Think substitution. It helps if you distinguish the letters. Start by saying that one of the maps has type (c -> d) -> [c] -> [d]. Then substitute a =(c->d), b=[c] (I think it would be). Paul.
Vikrant wrote:
Hi, I can understand why principle type of map is
map :: (a -> b) -> [a] -> [b] , I would interpret this as "map takes a function of type a->b and a list of type [a] as arguments and returns a list of type [b]"
but it is going somewhat beyond my imagination why principle type of map map is
(map map)::[a -> b] -> [[a] -> [b]]
I am able to interpret the expressions "[a -> b] -> [[a] -> [b]]" vaguely...
does this mean that 'map map' takes list of functions of type (a->b) and returns list of functions of type ([a]->[b]) if yes ..how do I derive it from basic type declaration of map?

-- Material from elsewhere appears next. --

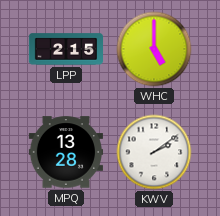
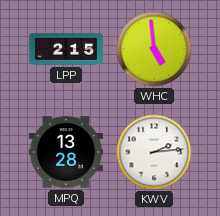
WHC: 5:00 -> 4:59
KWV: 2:09 -> 2:14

Paul's hint is more or less the same as this, but: map's first parameter has type (a->b). You are passing it 'map' as the first parameter. 'map' has type (a->b) -> ([a]->[b]), so what are my first 'a' and 'b' in this case? (renaming may make it clearer). If you get that cleared up, you may be interested in the type of (map . map) and why that happens :) Jules
Hi Vikrant, The other two have said basically the same thing as me, but your description of map's type makes me think maybe an explanation of curried functions is in order: map is what's called a curried function. Basically, the type: (a -> b) -> [a] -> [b] has two interpretations. The first is the one you gave, which is a good way to think about the function when you intend to apply it to both its arguments at once. However, there is another way to think about the function as well. Consider that the type implicitly has parenthesis like this: (a -> b) -> ([a] -> [b]) That is, we can also think of map as a function which takes a function from a to b, and returns a function from [a] to [b]. In some sense, if we only provide map with its first argument, then it is still "waiting" to take the [a] argument, so it becomes a function from [a] to [b]. If we think of may this way, we can see that when it is passed to itself, its type must be matched against the type of its first argument. I'll rename the type variables to make things a little clearer - what we have to do is unify: (c -> d) -> ([c] -> [d]) and a -> b So in this case, when map returns a function from [a] -> [b], you get a function from [c -> d] to [[c] -> [d]]. I hope this helps! --Chris Casinghino On Wed, 14 Mar 2007, Vikrant wrote:
Hi, I can understand why principle type of map is
map :: (a -> b) -> [a] -> [b] , I would interpret this as "map takes a function of type a->b and a list of type [a] as arguments and returns a list of type [b]"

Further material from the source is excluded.